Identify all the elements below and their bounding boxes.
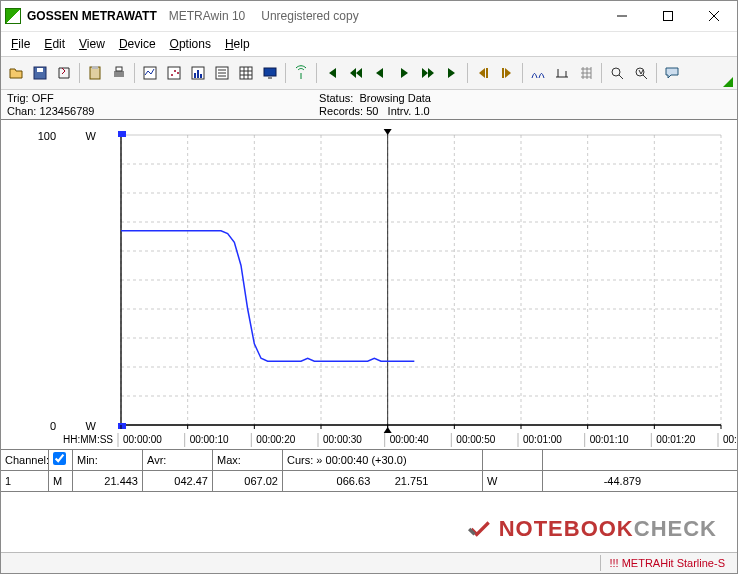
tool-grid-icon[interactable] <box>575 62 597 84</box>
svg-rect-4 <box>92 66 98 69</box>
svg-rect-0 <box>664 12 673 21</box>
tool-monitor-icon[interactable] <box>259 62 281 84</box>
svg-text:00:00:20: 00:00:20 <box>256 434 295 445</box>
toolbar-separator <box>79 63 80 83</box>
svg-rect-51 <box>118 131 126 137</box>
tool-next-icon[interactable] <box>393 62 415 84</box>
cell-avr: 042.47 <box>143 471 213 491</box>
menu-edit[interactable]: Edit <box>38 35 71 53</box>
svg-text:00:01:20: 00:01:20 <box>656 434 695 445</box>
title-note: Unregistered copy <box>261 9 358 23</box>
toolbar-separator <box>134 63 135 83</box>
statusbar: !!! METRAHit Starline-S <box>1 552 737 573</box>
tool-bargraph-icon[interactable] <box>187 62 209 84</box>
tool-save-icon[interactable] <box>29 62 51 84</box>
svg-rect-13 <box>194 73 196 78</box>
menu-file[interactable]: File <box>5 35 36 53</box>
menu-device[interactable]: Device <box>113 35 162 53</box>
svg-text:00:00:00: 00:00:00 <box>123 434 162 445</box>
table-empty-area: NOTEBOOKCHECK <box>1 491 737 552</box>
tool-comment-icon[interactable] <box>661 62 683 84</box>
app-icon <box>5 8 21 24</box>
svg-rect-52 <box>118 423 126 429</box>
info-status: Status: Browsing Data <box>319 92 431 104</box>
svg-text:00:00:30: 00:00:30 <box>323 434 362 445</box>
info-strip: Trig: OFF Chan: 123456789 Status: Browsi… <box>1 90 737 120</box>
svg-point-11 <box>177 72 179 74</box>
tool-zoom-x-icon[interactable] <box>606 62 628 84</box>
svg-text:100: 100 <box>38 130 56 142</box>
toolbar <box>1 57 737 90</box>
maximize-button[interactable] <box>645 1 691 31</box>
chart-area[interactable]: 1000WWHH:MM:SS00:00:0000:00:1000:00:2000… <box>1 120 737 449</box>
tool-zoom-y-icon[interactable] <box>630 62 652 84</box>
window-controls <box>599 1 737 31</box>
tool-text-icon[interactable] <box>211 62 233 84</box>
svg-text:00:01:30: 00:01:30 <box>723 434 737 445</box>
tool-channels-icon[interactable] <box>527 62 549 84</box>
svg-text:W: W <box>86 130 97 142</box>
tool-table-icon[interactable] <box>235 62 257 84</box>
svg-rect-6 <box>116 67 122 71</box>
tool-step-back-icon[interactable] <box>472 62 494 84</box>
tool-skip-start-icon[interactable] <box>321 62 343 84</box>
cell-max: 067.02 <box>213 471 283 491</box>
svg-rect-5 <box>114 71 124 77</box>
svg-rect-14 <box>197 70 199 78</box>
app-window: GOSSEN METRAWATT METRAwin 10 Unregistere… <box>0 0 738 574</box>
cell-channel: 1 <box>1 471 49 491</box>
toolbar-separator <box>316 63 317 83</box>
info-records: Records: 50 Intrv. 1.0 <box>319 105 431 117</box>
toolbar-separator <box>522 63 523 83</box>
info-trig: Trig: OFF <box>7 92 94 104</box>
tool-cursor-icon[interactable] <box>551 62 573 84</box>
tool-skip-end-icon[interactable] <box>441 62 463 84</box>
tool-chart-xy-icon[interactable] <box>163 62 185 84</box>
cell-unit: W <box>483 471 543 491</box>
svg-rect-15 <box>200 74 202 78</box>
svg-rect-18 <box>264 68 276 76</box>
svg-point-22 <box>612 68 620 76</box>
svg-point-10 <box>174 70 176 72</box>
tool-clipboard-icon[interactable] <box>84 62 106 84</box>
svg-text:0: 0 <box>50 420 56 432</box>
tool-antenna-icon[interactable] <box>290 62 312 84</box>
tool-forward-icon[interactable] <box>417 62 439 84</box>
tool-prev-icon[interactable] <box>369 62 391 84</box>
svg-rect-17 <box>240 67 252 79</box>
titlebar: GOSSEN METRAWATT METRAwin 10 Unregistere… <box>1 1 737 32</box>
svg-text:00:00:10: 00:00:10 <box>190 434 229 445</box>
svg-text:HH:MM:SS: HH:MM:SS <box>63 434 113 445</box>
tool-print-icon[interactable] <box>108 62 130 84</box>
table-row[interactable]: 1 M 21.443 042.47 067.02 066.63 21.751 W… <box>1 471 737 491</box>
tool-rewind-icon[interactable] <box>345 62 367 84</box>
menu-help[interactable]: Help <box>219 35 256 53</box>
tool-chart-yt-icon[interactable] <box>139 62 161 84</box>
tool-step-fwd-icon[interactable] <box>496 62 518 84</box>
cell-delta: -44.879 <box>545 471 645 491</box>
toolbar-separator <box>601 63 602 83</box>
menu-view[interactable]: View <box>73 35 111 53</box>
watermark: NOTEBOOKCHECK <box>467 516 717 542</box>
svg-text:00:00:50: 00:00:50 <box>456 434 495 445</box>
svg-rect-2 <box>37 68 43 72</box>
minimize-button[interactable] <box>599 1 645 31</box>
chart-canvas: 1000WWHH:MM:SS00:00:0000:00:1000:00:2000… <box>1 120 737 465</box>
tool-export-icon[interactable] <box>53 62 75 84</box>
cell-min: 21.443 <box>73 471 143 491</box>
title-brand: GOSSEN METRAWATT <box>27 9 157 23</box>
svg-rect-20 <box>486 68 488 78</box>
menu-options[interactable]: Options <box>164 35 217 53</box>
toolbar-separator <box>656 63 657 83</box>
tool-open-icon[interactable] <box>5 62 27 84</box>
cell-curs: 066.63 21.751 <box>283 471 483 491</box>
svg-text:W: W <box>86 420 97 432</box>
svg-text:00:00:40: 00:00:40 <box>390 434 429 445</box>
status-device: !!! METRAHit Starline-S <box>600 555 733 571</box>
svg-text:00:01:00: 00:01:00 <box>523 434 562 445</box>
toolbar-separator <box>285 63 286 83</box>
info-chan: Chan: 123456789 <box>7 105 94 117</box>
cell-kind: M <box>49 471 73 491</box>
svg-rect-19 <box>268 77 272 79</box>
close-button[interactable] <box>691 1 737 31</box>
┄┄┄┄┄┄┄┄┄┄┄┄┄┄┄┄┄┄┄┄
Copy each line above holding "info".

## Task answer
info-status: Status: Browsing Data <box>319 92 431 104</box>
info-strip: Trig: OFF Chan: 123456789 Status: Browsi… <box>1 90 737 120</box>
info-records: Records: 50 Intrv. 1.0 <box>319 105 431 117</box>
info-trig: Trig: OFF <box>7 92 94 104</box>
info-chan: Chan: 123456789 <box>7 105 94 117</box>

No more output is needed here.